Here are four key actions gleaned from these nuclear industry troubleshooters that are relevant to any industry. They can make the difference between taking shots in the dark and hitting the bull’s-eye on the first try.
1. Think first act later.
Every troubleshooter has heard, “Do something. I don’t care what, just do something.” A senior system engineer recounted how much trouble the shot-in-the-dark approach can create. “At one time,” he explained, “our troubleshooting and root cause analysis consisted of determining every possible way a problem could have been caused and then physically dispositioning each one. We did find and fix most problems with this method, but it was very time consuming and expensive.”
He explained that after select employees from operations, maintenance, training and engineering, went through a train-the-trainer program, they began teaching root cause analysis methods back at the plant. The systematic root cause analysis quickly proved its value when a series of generator incidents meant the reactor would have to be shut down at a cost of $250,000 a day, or more, if the problem continued. Despite pressure to get the generator back in service, the troubleshooting team systematically specified the problem and looked for significant differences and changes that had occurred during some but not all generator incidents. They identified a probable cause, tested it against the problem specification and got the generator back online without incident. The new “think first, act later” approach to troubleshooting paid off.
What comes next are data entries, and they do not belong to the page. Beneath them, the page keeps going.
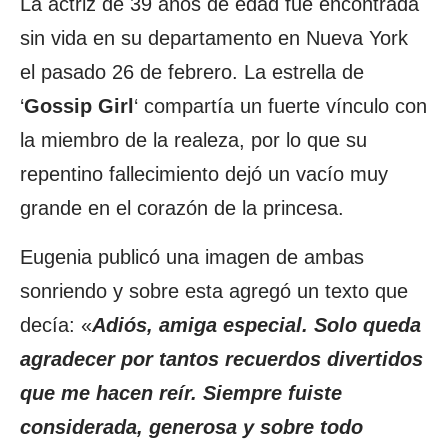
La actriz de 39 años de edad fue encontrada
sin vida en su departamento en Nueva York
el pasado 26 de febrero. La estrella de
‘
Gossip Girl
‘ compartía un fuerte vínculo con
la miembro de la realeza, por lo que su
repentino fallecimiento dejó un vacío muy
grande en el corazón de la princesa.
Eugenia publicó una imagen de ambas
sonriendo y sobre esta agregó un texto que
decía: «
Adiós, amiga especial. Solo queda
agradecer por tantos recuerdos divertidos
que me hacen reír. Siempre fuiste
considerada, generosa y sobre todo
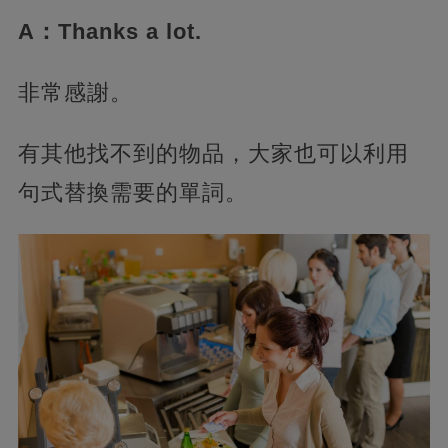
A：Thanks a lot.
非常感謝。
有其他找不到的物品，大家也可以利用
句式替換需要的單詞。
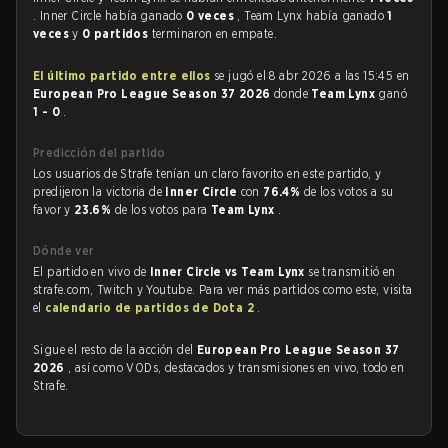
. Inner Circle había ganado
0 veces
, Team Lynx había ganado
1
veces
y
0 partidos
terminaron en empate.
El último partido entre ellos
se jugó el 8 abr 2026 a las 15:45 en
European Pro League Season 37 2026
donde
Team Lynx
ganó
1 - 0
.
Predicción del partido
Los usuarios de Strafe tenían un claro favorito en este partido, y
predijeron la victoria de
Inner Circle
con
76.4%
de los votos a su
favor y
23.6%
de los votos para
Team Lynx
.
Dónde ver
El partido en vivo de
Inner Circle vs Team Lynx
se transmitió en
strafe.com, Twitch y Youtube. Para ver más partidos como este, visita
el
calendario de partidos de Dota 2
.
Sigue el resto de la acción del
European Pro League Season 37
2026
, así como VODs, destacados y transmisiones en vivo, todo en
Strafe.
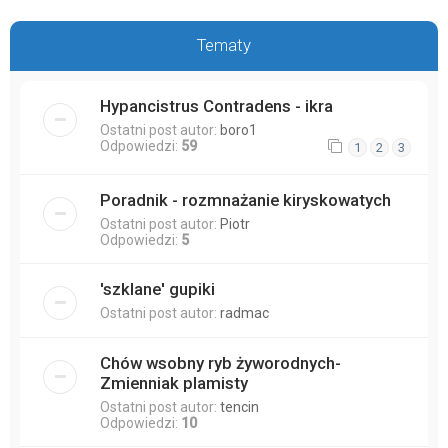
Tematy
Hypancistrus Contradens - ikra
Ostatni post autor:
boro1
Odpowiedzi:
59
1
2
3
Poradnik - rozmnażanie kiryskowatych
Ostatni post autor:
Piotr
Odpowiedzi:
5
'szklane' gupiki
Ostatni post autor:
radmac
Chów wsobny ryb żyworodnych-
Zmienniak plamisty
Ostatni post autor:
tencin
Odpowiedzi:
10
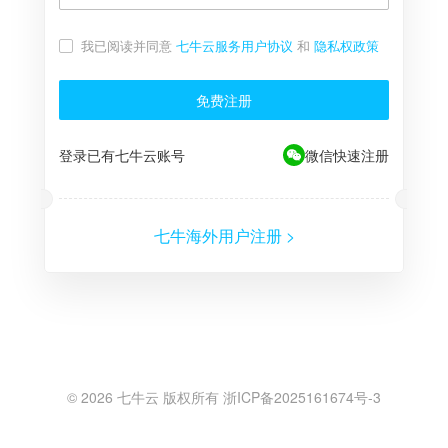
我已阅读并同意
七牛云服务用户协议
和
隐私权政策
免费注册
登录已有七牛云账号
微信快速注册
七牛海外用户注册 >
©
2026
七牛云 版权所有 浙ICP备2025161674号-3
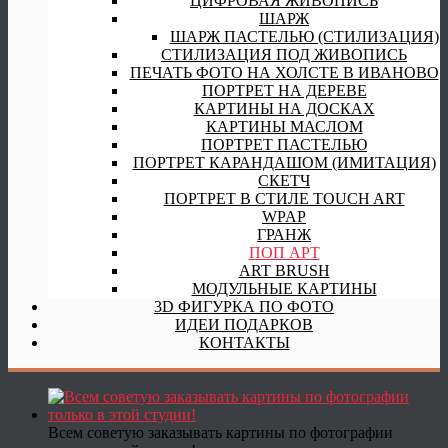
ЦИФРОВАЯ ЖИВОПИСЬ
ШАРЖ
ШАРЖ ПАСТЕЛЬЮ (СТИЛИЗАЦИЯ)
СТИЛИЗАЦИЯ ПОД ЖИВОПИСЬ
ПЕЧАТЬ ФОТО НА ХОЛСТЕ В ИВАНОВО
ПОРТРЕТ НА ДЕРЕВЕ
КАРТИНЫ НА ДОСКАХ
КАРТИНЫ МАСЛОМ
ПОРТРЕТ ПАСТЕЛЬЮ
ПОРТРЕТ КАРАНДАШОМ (ИМИТАЦИЯ)
СКЕТЧ
ПОРТРЕТ В СТИЛЕ TOUCH ART
WPAP
ГРАНЖ
ПОП АРТ
ART BRUSH
МОДУЛЬНЫЕ КАРТИНЫ
3D ФИГУРКА ПО ФОТО
ИДЕИ ПОДАРКОВ
КОНТАКТЫ
Всем советую заказывать картины по фотографии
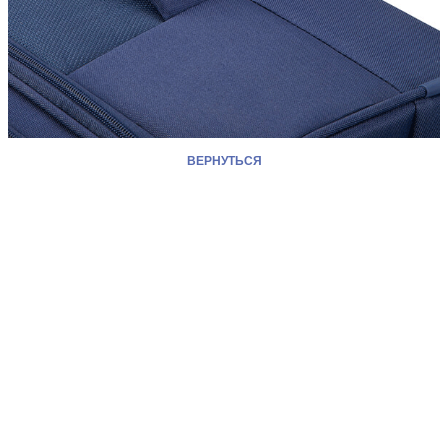
ВЕРНУТЬСЯ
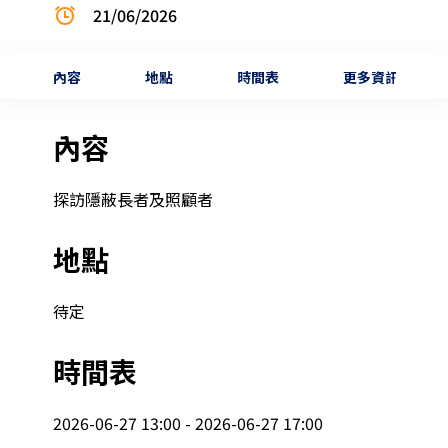
21/06/2026
內容
地點
時間表
更多資訊
內容
探訪隱蔽長者及照顧者
地點
待定
時間表
2026-06-27 13:00 - 2026-06-27 17:00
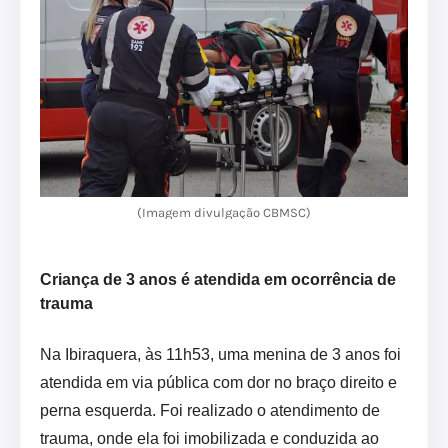
(Imagem divulgação CBMSC)
Criança de 3 anos é atendida em ocorrência de
trauma
Na Ibiraquera, às 11h53, uma menina de 3 anos foi
atendida em via pública com dor no braço direito e
perna esquerda. Foi realizado o atendimento de
trauma, onde ela foi imobilizada e conduzida ao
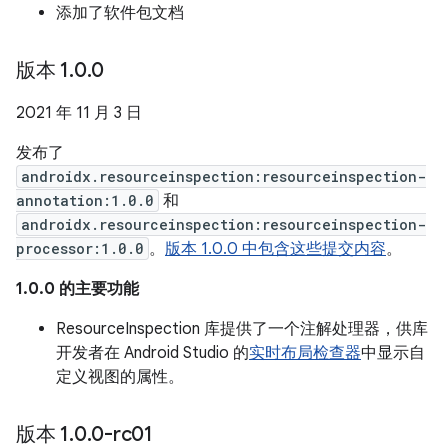
添加了软件包文档
版本 1
.
0
.
0
2021 年 11 月 3 日
发布了
androidx.resourceinspection:resourceinspection-
annotation:1.0.0
和
androidx.resourceinspection:resourceinspection-
processor:1.0.0
。
版本 1.0.0 中包含这些提交内容
。
1.0.0 的主要功能
ResourceInspection 库提供了一个注解处理器，供库
开发者在 Android Studio 的
实时布局检查器
中显示自
定义视图的属性。
版本 1
.
0
.
0-rc01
2. Resolve One Problem At A Time
A major obstacle to successful problem solving under time pressure is failing to identify the one problem that needs to be solved. “Often a system can remain operational even if there are several ongoing problems within it,” said an engineer experienced in facilitating root cause analyses. “Then along comes a problem that disables the entire system. Under time pressure, the goal isn’t to solve all of these problems. It’s to identify and solve the one that caused the system to fail.” Before problem analysis begins, team members must agree on an accurate, specific statement of a single, top-priority problem. This provides focus when the pressure is on and time is critical.
3. Use One Process.
When the stakes are high, emotions—and adrenaline—run high. Often, when a troubleshooting team first assembles, ideas, especially about cause, are thrown up, shot down and sometimes brought up again. Without a shared systematic process for tackling problems, the team can go in circles indefinitely, wasting time and money while struggling to get a handle on the situation.
When everyone on a troubleshooting team uses the same process, order is quickly restored. Information is gathered in an orderly, step-by-step sequence. Everyone on the team is on the same page, gathering information, developing possible causes, then testing those causes to determine which is most probable and, finally, verifying true cause.
One engineer who is often called on to facilitate under emergency conditions believes the key to success in such circumstances is being firm without being dictatorial. “Let them talk for a while,” he advised. “They’ll use technical jargon, jump to cause, defend their pet theories and try to impress one another with their content knowledge. When they’ve gotten all that out of their system, then you need to lead them down the process road.”
4. Gather the right people.
Organizations often approach root cause analysis with a core team of troubleshooters supplemented by people with special expertise. The expert troubleshooters from power plants agree that assigning the right people is critical when the stakes are high.
“Sometimes managers want to assign the analysis to a separate group of people because the knowledgeable individuals are too busy managing the problem,” noted one engineer. “But if this second group doesn’t have the facts, or if the event is still unfolding, they really can’t do a proper job of root cause analysis. It often takes less than one hour to create a problem specification and test possible causes—if the right people are assigned. Even for busy or critical personnel, this is the best investment of an hour they can possibly make.”